» **What is required**:
An exact transcription is needed of the lines below from the one with "ムー 2025年9月号" through the one with "Kromozomlar hücre yaşam döngüsünün hangi", with no other lines and no pictures.

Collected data
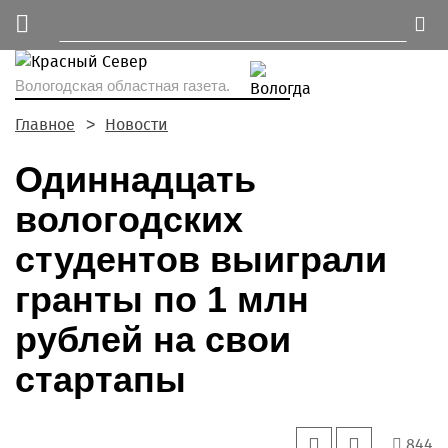
Вологодская областная газета.
Главное
Новости
Одиннадцать
вологодских
студентов выиграли
гранты по 1 млн
рублей на свои
стартапы
844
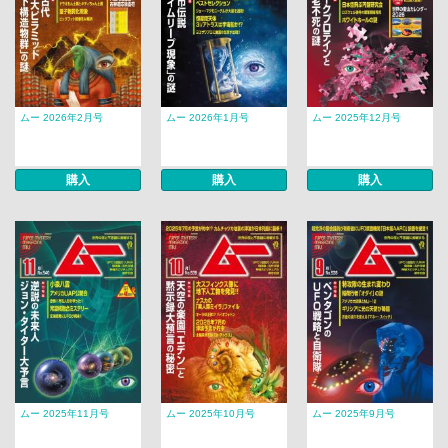
ムー 2026年2月号
ムー 2026年1月号
ムー 2025年12月号
購入
購入
購入
ムー 2025年11月号
ムー 2025年10月号
ムー 2025年9月号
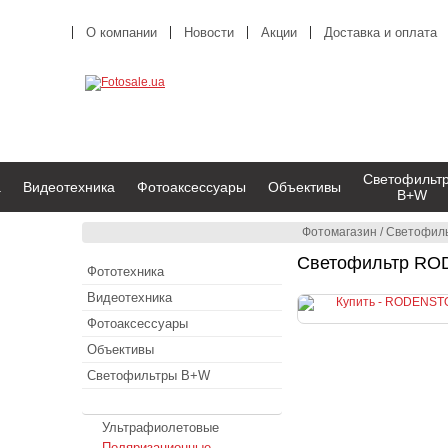
О компании
Новости
Акции
Доставка и оплата
Светофильт
а
Видеотехника
Фотоаксессуары
Объективы
B+W
Фотомагазин
/
Светофил
Светофильтр RODE
Фототехника
Видеотехника
Фотоаксессуары
Объективы
Светофильтры B+W
Светофильтры RODENSTOCK
Ультрафиолетовые
Поляризационные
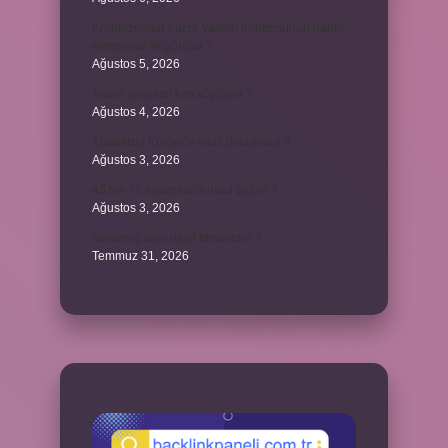
Kromozomlar hücre yaşam döngüsünün hangi
evresinde ilk görülür ?
Ağustos 5, 2026
Avare şarkısını kim söylüyor ?
Ağustos 4, 2026
Abdestsiz Kur’an’a nasıl dokunulur ?
Ağustos 3, 2026
45 bin TL rakamlarla nasıl yazılır ?
Ağustos 3, 2026
Sararmış altın nasıl temizlenir ?
Temmuz 31, 2026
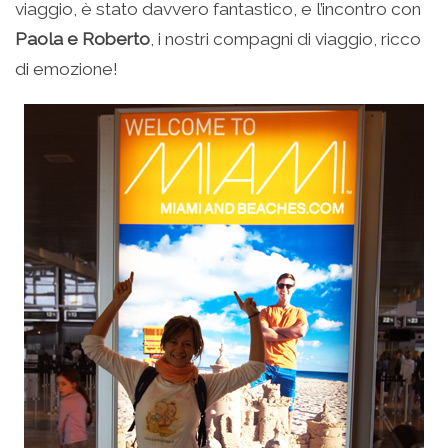
viaggio, è stato davvero fantastico, e l’incontro con
Paola e Roberto
, i nostri compagni di viaggio, ricco
di emozione!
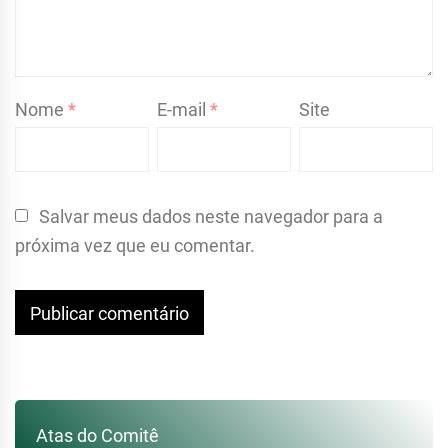
Nome
*
E-mail
*
Site
Salvar meus dados neste navegador para a
próxima vez que eu comentar.
Atas do Comitê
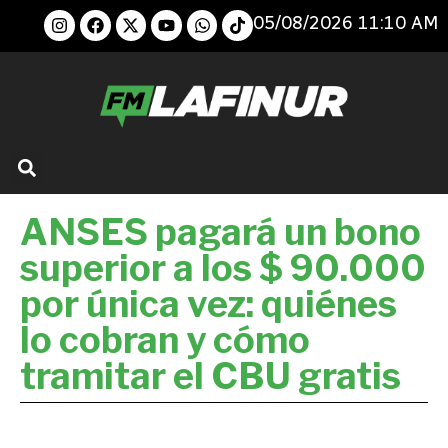
05/08/2026 11:10 AM
ANSES pagará un bono
superior a los $ 90.000
por única vez: quiénes
lo cobran y cómo
tramitar el CBU gratis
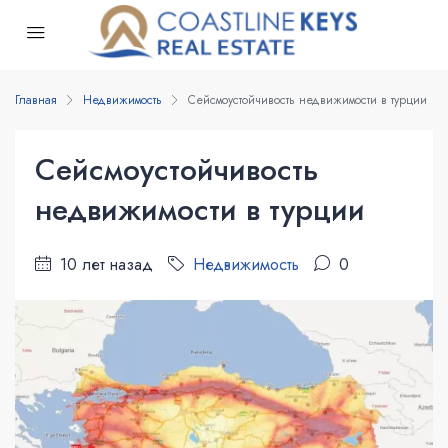
Главная
Недвижимость
Сейсмоустойчивость недвижимости в турции
Сейсмоустойчивость
недвижимости в турции
10 лет назад
Недвижимость
0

» **Task answer**:
ムー 2025年9月号
О компании
Новости
Акции
Доставка и оплата
Светофильт
а
Видеотехника
Фотоаксессуары
Объективы
B+W
Фотомагазин
/
Светофил
Светофильтр RODE
Фототехника
Видеотехника
Фотоаксессуары
Объективы
Светофильтры B+W
Светофильтры RODENSTOCK
Ультрафиолетовые
Поляризационные
Kromozomlar hücre yaşam döngüsünün hangi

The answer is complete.